The Rock made another movie. I know that the words “Rock” and “movie” shouldn’t go together. I think the more surprising word there might be “another”. He was good as an animated half-scorpion thing (with no speaking part) in The Mummy Returns, and I suppose that in the rasslin “enterainment” he’s been pretty crunk (I shouldn’t do that again.) Evidently he was also in a movie with the 3-named guy who played Stiffler where they got beat up by midgets, screwed some monkeys and got chased by Christopher Walken, but I don’t know anyone who actually saw that. I hear it was in theatres for almost 3 hours. So now, he’s stealing a role made for a younger Tom Berenger, as a street wise ex-soldier who comes in and kicks a little ass and beats up a bunch of rednecks. Fun for the whole family. I think he’s almost passed up Shaquille O’Neil in movies made. I don’t know if he’s passed him in crappy movies made. I suspect they are similar numbers.

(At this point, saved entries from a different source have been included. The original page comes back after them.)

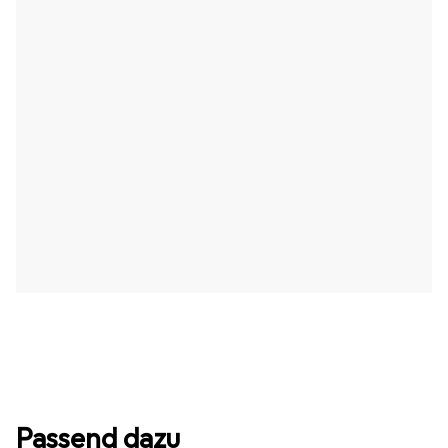
Passend dazu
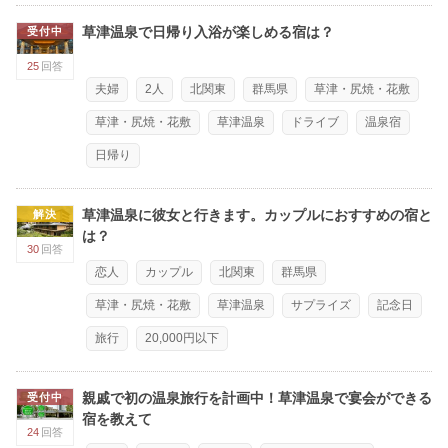
草津温泉で日帰り入浴が楽しめる宿は？
受付中
25
回答
夫婦
2人
北関東
群馬県
草津・尻焼・花敷
草津・尻焼・花敷
草津温泉
ドライブ
温泉宿
日帰り
草津温泉に彼女と行きます。カップルにおすすめの宿と
解決
は？
30
回答
恋人
カップル
北関東
群馬県
草津・尻焼・花敷
草津温泉
サプライズ
記念日
旅行
20,000円以下
親戚で初の温泉旅行を計画中！草津温泉で宴会ができる
受付中
宿を教えて
24
回答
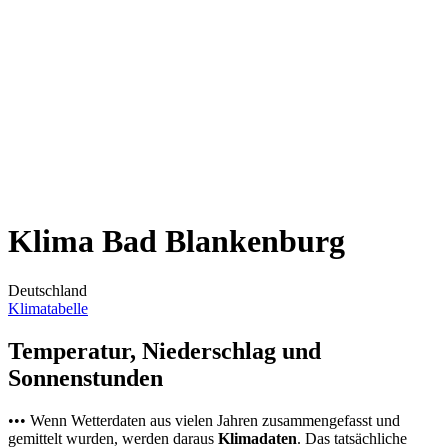
Klima Bad Blankenburg
Deutschland
Klimatabelle
Temperatur, Niederschlag und
Sonnenstunden
••• Wenn Wetterdaten aus vielen Jahren zusammengefasst und
gemittelt wurden, werden daraus
Klimadaten
. Das tatsächliche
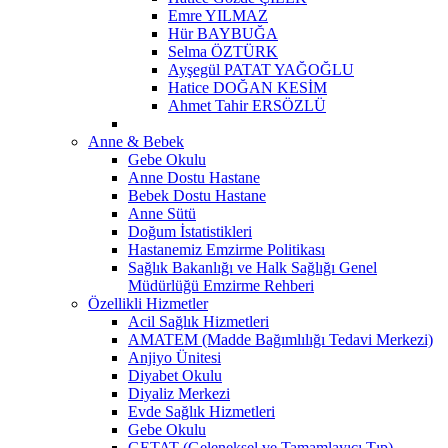
Emre YILMAZ
Hür BAYBUĞA
Selma ÖZTÜRK
Ayşegül PATAT YAĞOĞLU
Hatice DOĞAN KESİM
Ahmet Tahir ERSÖZLÜ
Anne & Bebek
Gebe Okulu
Anne Dostu Hastane
Bebek Dostu Hastane
Anne Sütü
Doğum İstatistikleri
Hastanemiz Emzirme Politikası
Sağlık Bakanlığı ve Halk Sağlığı Genel
Müdürlüğü Emzirme Rehberi
Özellikli Hizmetler
Acil Sağlık Hizmetleri
AMATEM (Madde Bağımlılığı Tedavi Merkezi)
Anjiyo Ünitesi
Diyabet Okulu
Diyaliz Merkezi
Evde Sağlık Hizmetleri
Gebe Okulu
GETAT (Geleneksel ve Tamamlayıcı Tıp)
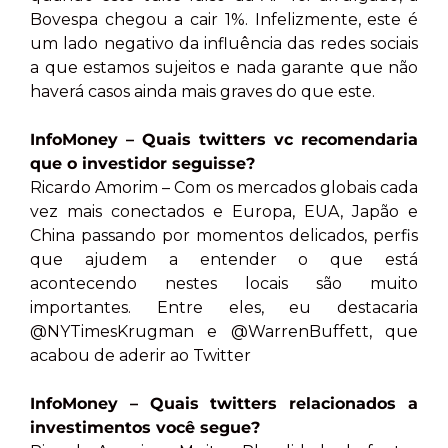
Bovespa chegou a cair 1%. Infelizmente, este é
um lado negativo da influência das redes sociais
a que estamos sujeitos e nada garante que não
haverá casos ainda mais graves do que este.
InfoMoney – Quais twitters vc recomendaria
que o investidor seguisse?
Ricardo Amorim – Com os mercados globais cada
vez mais conectados e Europa, EUA, Japão e
China passando por momentos delicados, perfis
que ajudem a entender o que está
acontecendo nestes locais são muito
importantes. Entre eles, eu destacaria
@NYTimesKrugman e @WarrenBuffett, que
acabou de aderir ao Twitter
InfoMoney – Quais twitters relacionados a
investimentos você segue?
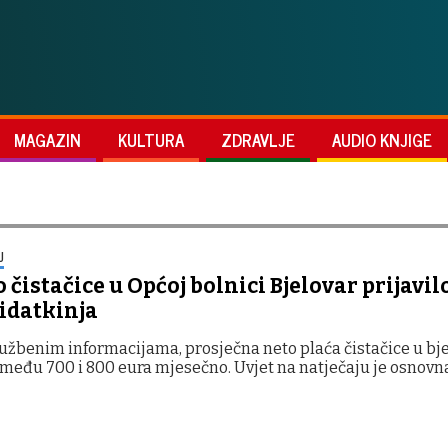
MAGAZIN
KULTURA
ZDRAVLJE
AUDIO KNJIGE
J
 čistačice u Općoj bolnici Bjelovar prijavil
idatkinja
žbenim informacijama, prosječna neto plaća čistačice u bj
između 700 i 800 eura mjesečno. Uvjet na natječaju je osnovn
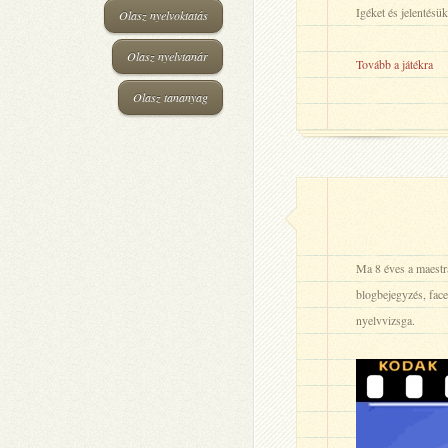
Igéket és jelentésü
Olasz nyelvoktatás
Olasz nyelvtanár
Tovább a játékra
Olasz tananyag
Ma 8 éves a maestr
blogbejegyzés, face
nyelvvizsga.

The sCrubs being the sCrubs, I expect something catostrophic to happen on Waveland avenue this season. Things like Mark Prior going Dravecky with his arm, Aramis Ramirez choking to death on several of his gold chains, or Sammy Sosa reverting to the Jerri-Curl. Beyond the items that we all know about and associate with the sCrubs and the litany of losing and loserish behavior (blamed on the fact the people of Chicago were too busy dating goats and not realizing that they couldn’t bring them to games,) this self-same Chi-town nine has another big streak on the line this season. The sCrubs haven’t had back-to-back winning seasons since 1972. While I’m not suggesting they aren’t going to overcome 32 years of being themselves and break this little streak, as has been pointed out over and over in the TZ, blowing up innocent sporting equipment and taunting the BBGs usually isn’t a good idea when you have so much background with the losing.
I’m very interested in what the 3rdinals are doing about their pitching situation. There’s a lot riding on Matt Morris, Woody Williams and Chris Carpenter’s team of surgeons (I’ll repair that rotator cuff for $99.95). To address their pitching issues, the redbirds have acquired Tony Womack and ‘Stro alumni Brian Hunter and Roger Cedeno. You might note that none of these players actually pitch, but Tony The Brain LaRussa, who in the past has mused over, among other things, hitting Mark McGwire lead off and getting some of those rear-view sunglasses so he can see St. Louis ownership coming to fire him, isn’t concerned. “Do NOT question me! I am the smartest man on the planet. Those media folks that are overlooking me can get bent. I will melt all opposition with my laser eyes. Get me Paul Westhead and Hank Gathers on the phone…okay, just Westhead then,” said LaRussa.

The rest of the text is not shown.